Police last year found Temple University student Agatha Hall in her North Philadelphia apartment with a gun beside her body, a gunshot wound to her head, and a bullet hole in the wall.
Did the 21-year-old commit suicide, or was she killed?
Lawyers began sparring over that question before a Common Pleas Court jury Wednesday as the murder trial began for Hall's former boyfriend, Brandon Meade.
Prosecutors, led by Assistant District Attorney Andrew Notaristefano, have alleged that Meade, 30, fired his 9mm handgun at Hall, then staged the scene in her bedroom to look like a suicide.
Hall's body was found early on Aug. 31, 2015, on the floor beneath a bedside dresser, Officer Matthew Market testified, and Meade's weapon was found loaded on the floor next to her.
Meade's attorney, Evan Hughes, is expected to argue that Hall had been depressed by recent deaths in her family. While cross-examining several detectives Wednesday, Hughes sought to emphasize that investigators initially treated the case as a suicide.
Meade was arrested two weeks after Hall's death, but was questioned the day the body was found, admitting that he had been at her house but telling investigators that she had shot herself.
Hall arrived in the United States from Ghana and grew up with family in Minnesota and later Philadelphia, her aunt Agatha Badio testified.

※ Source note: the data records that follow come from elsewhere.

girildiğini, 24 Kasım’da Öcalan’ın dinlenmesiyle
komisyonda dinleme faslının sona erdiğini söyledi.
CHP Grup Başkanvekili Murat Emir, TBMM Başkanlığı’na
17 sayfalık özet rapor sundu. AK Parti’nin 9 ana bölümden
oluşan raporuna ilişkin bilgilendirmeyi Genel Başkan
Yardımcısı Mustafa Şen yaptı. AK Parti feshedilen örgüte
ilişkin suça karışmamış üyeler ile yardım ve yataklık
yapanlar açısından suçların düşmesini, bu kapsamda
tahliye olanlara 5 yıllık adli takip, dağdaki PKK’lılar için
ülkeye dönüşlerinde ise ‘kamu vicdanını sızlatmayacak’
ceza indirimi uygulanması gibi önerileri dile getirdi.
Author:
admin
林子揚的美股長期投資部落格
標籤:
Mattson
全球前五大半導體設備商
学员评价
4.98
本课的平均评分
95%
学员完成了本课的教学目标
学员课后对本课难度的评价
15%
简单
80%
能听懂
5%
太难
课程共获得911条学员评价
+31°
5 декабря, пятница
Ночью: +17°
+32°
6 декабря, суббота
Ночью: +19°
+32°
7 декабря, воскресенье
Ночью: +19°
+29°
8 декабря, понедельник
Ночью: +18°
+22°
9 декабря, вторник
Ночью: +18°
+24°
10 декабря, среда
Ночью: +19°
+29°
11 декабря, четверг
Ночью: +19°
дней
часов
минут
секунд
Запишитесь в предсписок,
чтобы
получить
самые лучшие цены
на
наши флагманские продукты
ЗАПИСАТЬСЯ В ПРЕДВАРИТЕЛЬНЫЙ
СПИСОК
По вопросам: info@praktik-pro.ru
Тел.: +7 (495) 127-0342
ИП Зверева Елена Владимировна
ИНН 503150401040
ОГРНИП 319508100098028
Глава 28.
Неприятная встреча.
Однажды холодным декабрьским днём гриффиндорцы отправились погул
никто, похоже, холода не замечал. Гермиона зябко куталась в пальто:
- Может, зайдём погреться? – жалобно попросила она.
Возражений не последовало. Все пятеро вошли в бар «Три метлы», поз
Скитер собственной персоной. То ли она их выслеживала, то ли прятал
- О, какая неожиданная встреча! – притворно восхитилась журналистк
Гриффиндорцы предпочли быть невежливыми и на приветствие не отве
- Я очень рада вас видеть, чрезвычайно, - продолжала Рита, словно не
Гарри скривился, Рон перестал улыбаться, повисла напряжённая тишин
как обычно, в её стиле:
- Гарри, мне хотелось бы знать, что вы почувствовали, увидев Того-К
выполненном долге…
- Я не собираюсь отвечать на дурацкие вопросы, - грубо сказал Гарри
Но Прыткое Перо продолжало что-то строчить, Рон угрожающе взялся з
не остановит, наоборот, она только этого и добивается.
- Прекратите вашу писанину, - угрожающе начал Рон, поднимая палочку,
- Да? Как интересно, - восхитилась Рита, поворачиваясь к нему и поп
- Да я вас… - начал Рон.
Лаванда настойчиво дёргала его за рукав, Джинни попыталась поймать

The longest testimony came from Robert Lay, 29, Hall's friend at Temple and a onetime romantic interest. Lay testified that on the night Hall died, she called him and, after a few seconds, began whispering that she would have to call him back.
"Something was happening," Lay said.
A few minutes later, a man called Lay from Hall's number and began "cursing and hollering at me," Lay testified. Lay said he did not recognize the man's voice, but heard Hall in the background screaming: "Don't say nothing!"
Lay said he figured it was a routine argument between Hall and her boyfriend - whom Lay did not know - so he went to sleep. When he woke up, a friend texted him that Hall had been found dead at her apartment. He then went to Temple police to provide a statement about the phone calls from the night before, and later gave similar information to Philadelphia police.
Hughes pushed Lay on his testimony, characterizing discrepancies in his statements as lies to cover up his role in Hall's death. Lay calmly rejected Hughes' implications, noting that he went to police on his own because he did not believe Hall would have killed herself.
Testimony was scheduled to resume Thursday.